__Aim of the task__:
Every line in the data below that holds "starts" should be found and copied.

Collected data
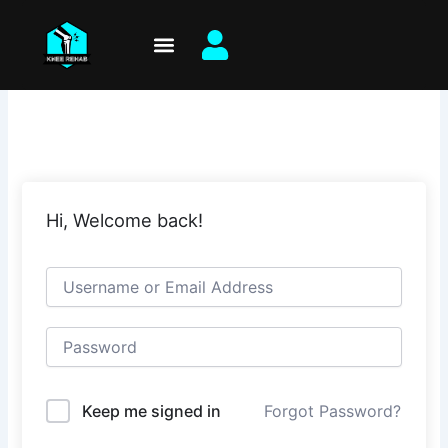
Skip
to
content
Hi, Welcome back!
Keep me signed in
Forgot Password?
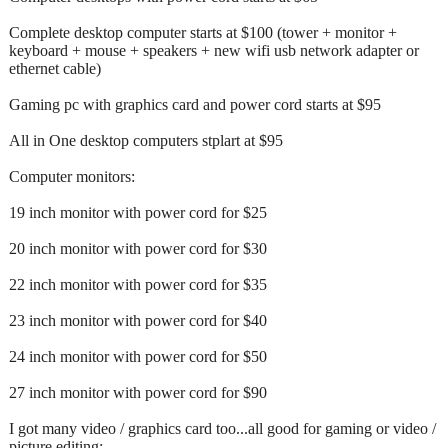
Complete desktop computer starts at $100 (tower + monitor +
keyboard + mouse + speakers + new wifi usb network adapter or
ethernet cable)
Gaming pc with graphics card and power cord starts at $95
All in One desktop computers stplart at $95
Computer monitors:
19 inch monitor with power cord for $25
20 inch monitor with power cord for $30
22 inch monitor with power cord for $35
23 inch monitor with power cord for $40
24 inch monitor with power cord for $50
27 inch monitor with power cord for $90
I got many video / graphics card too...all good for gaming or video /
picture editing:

---

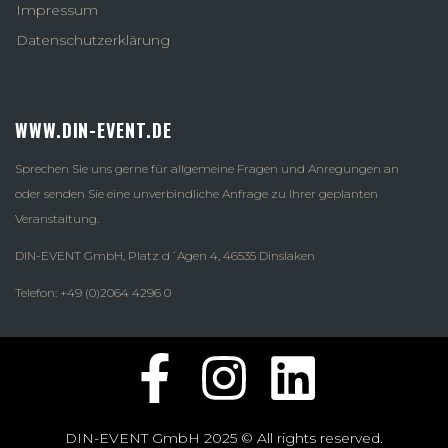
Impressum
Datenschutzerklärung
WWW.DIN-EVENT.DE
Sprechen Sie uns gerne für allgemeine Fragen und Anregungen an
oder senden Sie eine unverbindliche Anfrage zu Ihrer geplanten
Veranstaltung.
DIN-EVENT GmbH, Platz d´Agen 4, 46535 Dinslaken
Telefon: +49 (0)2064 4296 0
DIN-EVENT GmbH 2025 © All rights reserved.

...

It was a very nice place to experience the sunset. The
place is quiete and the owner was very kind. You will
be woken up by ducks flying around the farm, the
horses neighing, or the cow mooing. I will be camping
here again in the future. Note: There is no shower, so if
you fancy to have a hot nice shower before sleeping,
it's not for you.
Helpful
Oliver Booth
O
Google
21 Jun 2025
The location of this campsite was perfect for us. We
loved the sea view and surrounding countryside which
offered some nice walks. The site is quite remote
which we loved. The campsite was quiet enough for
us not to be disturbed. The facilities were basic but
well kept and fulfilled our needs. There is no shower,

__Solution to the problem__:
Complete desktop computer starts at $100 (tower + monitor +
Gaming pc with graphics card and power cord starts at $95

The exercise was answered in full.